Correlation Between Community West and Atlantic Union
Can any of the company-specific risk be diversified away by investing in both Community West and Atlantic Union at the same time? Although using a correlation coefficient on its own may not help to predict future stock returns, this module helps to understand the diversifiable risk of combining Community West and Atlantic Union into the same portfolio, which is an essential part of the fundamental portfolio management process.
By analyzing existing cross correlation between Community West Bancshares and Atlantic Union Bankshares, you can compare the effects of market volatilities on Community West and Atlantic Union and check how they will diversify away market risk if combined in the same portfolio for a given time horizon. You can also utilize pair trading strategies of matching a long position in Community West with a short position of Atlantic Union. Check out your portfolio center. Please also check ongoing floating volatility patterns of Community West and Atlantic Union.
Diversification Opportunities for Community West and Atlantic Union
0.73 | Correlation Coefficient |
Poor diversification
The 3 months correlation between Community and Atlantic is 0.73. Overlapping area represents the amount of risk that can be diversified away by holding Community West Bancshares and Atlantic Union Bankshares in the same portfolio, assuming nothing else is changed. The correlation between historical prices or returns on Atlantic Union Bankshares and Community West is a relative statistical measure of the degree to which these equity instruments tend to move together. The correlation coefficient measures the extent to which returns on Community West Bancshares are associated (or correlated) with Atlantic Union. Values of the correlation coefficient range from -1 to +1, where. The correlation of zero (0) is possible when the price movement of Atlantic Union Bankshares has no effect on the direction of Community West i.e., Community West and Atlantic Union go up and down completely randomly.

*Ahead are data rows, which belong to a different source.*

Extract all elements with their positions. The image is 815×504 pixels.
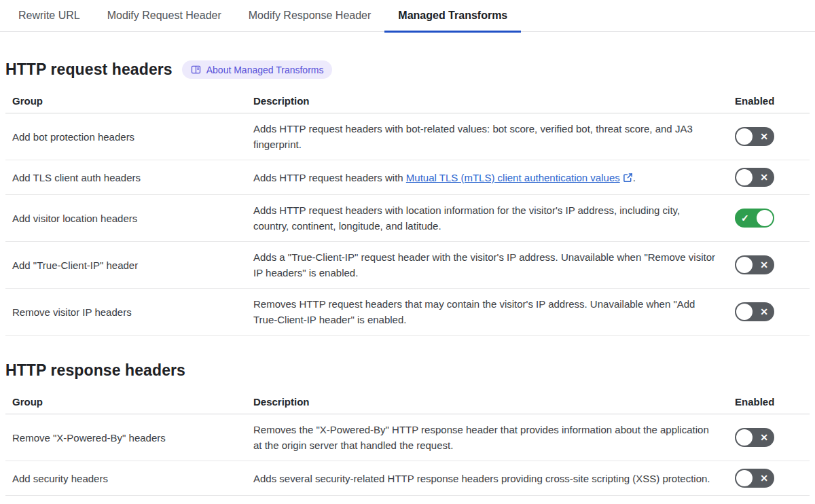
table-row: Add security headers Adds several securi… [5, 461, 810, 496]
toggle-state-icon: ✕ [760, 433, 768, 442]
description-cell: Adds a "True-Client-IP" request header w… [247, 242, 728, 289]
toggle-knob [736, 257, 753, 273]
group-cell: Add "True-Client-IP" header [5, 242, 247, 289]
toggle-knob [736, 304, 753, 320]
table-row: Remove visitor IP headers Removes HTTP r… [5, 289, 810, 336]
description-cell: Adds HTTP request headers with bot-relat… [247, 113, 728, 160]
managed-transforms-page: HTTP request headers About Managed Trans… [0, 60, 815, 496]
tab-modify-request-header[interactable]: Modify Request Header [94, 10, 235, 31]
toggle-knob [736, 128, 753, 145]
column-header-description: Description [247, 88, 728, 113]
column-header-group: Group [5, 389, 247, 414]
toggle-state-icon: ✕ [760, 473, 768, 483]
toggle-state-icon: ✕ [760, 132, 768, 141]
toggle-knob [757, 210, 773, 226]
tab-bar: Rewrite URLModify Request HeaderModify R… [0, 0, 815, 32]
toggle-state-icon: ✕ [760, 307, 768, 317]
tab-managed-transforms[interactable]: Managed Transforms [384, 10, 521, 31]
toggle-state-icon: ✕ [760, 260, 768, 270]
toggle-state-icon: ✓ [741, 213, 749, 223]
description-link[interactable]: Mutual TLS (mTLS) client authentication … [406, 172, 620, 183]
tab-rewrite-url[interactable]: Rewrite URL [5, 10, 94, 31]
column-header-description: Description [247, 389, 728, 414]
description-cell: Removes the "X-Powered-By" HTTP response… [247, 414, 728, 461]
response-headers-table: Group Description Enabled Remove "X-Powe… [5, 389, 810, 496]
request-headers-section: HTTP request headers About Managed Trans… [5, 60, 810, 336]
group-cell: Add TLS client auth headers [5, 160, 247, 195]
enabled-toggle[interactable]: ✕ [735, 255, 774, 274]
column-header-enabled: Enabled [728, 88, 810, 113]
table-row: Add bot protection headers Adds HTTP req… [5, 113, 810, 160]
toggle-knob [736, 429, 753, 446]
table-row: Add TLS client auth headers Adds HTTP re… [5, 160, 810, 195]
description-cell: Removes HTTP request headers that may co… [247, 289, 728, 336]
book-icon [191, 65, 201, 75]
description-cell: Adds HTTP request headers with location … [247, 195, 728, 242]
response-section-title: HTTP response headers [5, 361, 185, 380]
enabled-toggle[interactable]: ✕ [735, 127, 774, 146]
about-managed-transforms-badge[interactable]: About Managed Transforms [182, 60, 333, 79]
group-cell: Remove "X-Powered-By" headers [5, 414, 247, 461]
request-section-title: HTTP request headers [5, 60, 173, 79]
enabled-toggle[interactable]: ✓ [735, 209, 774, 228]
enabled-toggle[interactable]: ✕ [735, 168, 774, 187]
enabled-toggle[interactable]: ✕ [735, 428, 774, 447]
toggle-state-icon: ✕ [760, 173, 768, 182]
response-headers-section: HTTP response headers Group Description … [5, 361, 810, 496]
badge-label: About Managed Transforms [206, 65, 324, 75]
table-row: Remove "X-Powered-By" headers Removes th… [5, 414, 810, 461]
table-row: Add "True-Client-IP" header Adds a "True… [5, 242, 810, 289]
column-header-enabled: Enabled [728, 389, 810, 414]
description-cell: Adds HTTP request headers with Mutual TL… [247, 160, 728, 195]
group-cell: Add bot protection headers [5, 113, 247, 160]
toggle-knob [736, 169, 753, 185]
description-cell: Adds several security-related HTTP respo… [247, 461, 728, 496]
group-cell: Add security headers [5, 461, 247, 496]
toggle-knob [736, 470, 753, 486]
request-headers-table: Group Description Enabled Add bot protec… [5, 88, 810, 336]
group-cell: Remove visitor IP headers [5, 289, 247, 336]
table-row: Add visitor location headers Adds HTTP r… [5, 195, 810, 242]
enabled-toggle[interactable]: ✕ [735, 469, 774, 488]
tab-modify-response-header[interactable]: Modify Response Header [235, 10, 385, 31]
external-link-icon[interactable] [623, 173, 633, 183]
column-header-group: Group [5, 88, 247, 113]
group-cell: Add visitor location headers [5, 195, 247, 242]
enabled-toggle[interactable]: ✕ [735, 302, 774, 321]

Pair Corralation between Community West and Atlantic Union
Given the investment horizon of 90 days Community West Bancshares is expected to generate 0.75 times more return on investment than Atlantic Union. However, Community West Bancshares is 1.33 times less risky than Atlantic Union. It trades about -0.05 of its potential returns per unit of risk. Atlantic Union Bankshares is currently generating about -0.18 per unit of risk. If you would invest 1,925 in Community West Bancshares on December 30, 2024 and sell it today you would lose (85.00) from holding Community West Bancshares or give up 4.42% of portfolio value over 90 days.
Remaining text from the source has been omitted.